Isah Umoru Akor

Personal information
- Date of birth: 1 November 1991 (age 34)
- Place of birth: Nigeria
- Height: 1.83 m (6 ft 0 in)
- Position: Striker

Team information
- Current team: MFM F.C.

Senior career*
- Years: Team / Apps / (Gls)
- 0000–2012: Prime
- 2012–2014: Heartland
- 2014–2016: U.D. Leiria / 7 / (0)
- 2016–: MFM F.C.

= Isah Umoru Akor =

Nigerian footballer

Isah Umoru Akor is a Nigerian professional footballer, who plays as a striker for Nigerian side MFM F.C.

==Club career==
Akor started his career in his homeland of Nigeria with Prime F.C., where he scored seven goals in six games during the 2012 Federation Cup. In 2012, he signed for Heartland in the Nigeria Premier League. where he continued his prolific goal-scoring form. He moved to Portuguese side U.D. Leiria in 2014, after unsuccessful trials at Norwegian side Stabæk and Polish club Wisła Kraków. He made his debut for Os Lis in a 2-1 loss to Sertanense. He made 7 appearances in his time there, all in the Campeonato de Portugal.

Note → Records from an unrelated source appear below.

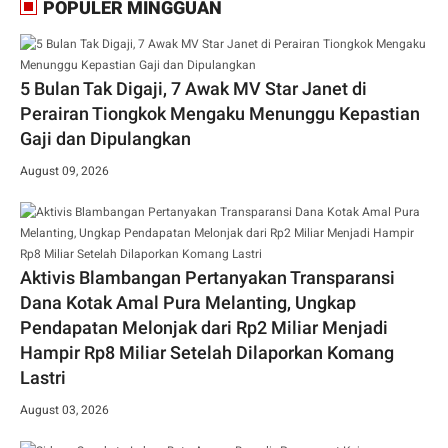
POPULER MINGGUAN
5 Bulan Tak Digaji, 7 Awak MV Star Janet di
Perairan Tiongkok Mengaku Menunggu Kepastian
Gaji dan Dipulangkan
August 09, 2026
Aktivis Blambangan Pertanyakan Transparansi
Dana Kotak Amal Pura Melanting, Ungkap
Pendapatan Melonjak dari Rp2 Miliar Menjadi
Hampir Rp8 Miliar Setelah Dilaporkan Komang
Lastri
August 03, 2026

In 2016, Akor returned to Nigeria with MFM F.C., where he vowed he would not celebrate if he scored against former side Heartland.

==International career==
Although never called up to the full Nigerian national football team, Akor was called up for the preliminary Nigeria national beach soccer team, but did not compete at the 2013 African Beach Soccer Championship for personal reasons. He also represented a Nigeria XI that competed at the 2014 Expo Unity World Cup in Goa.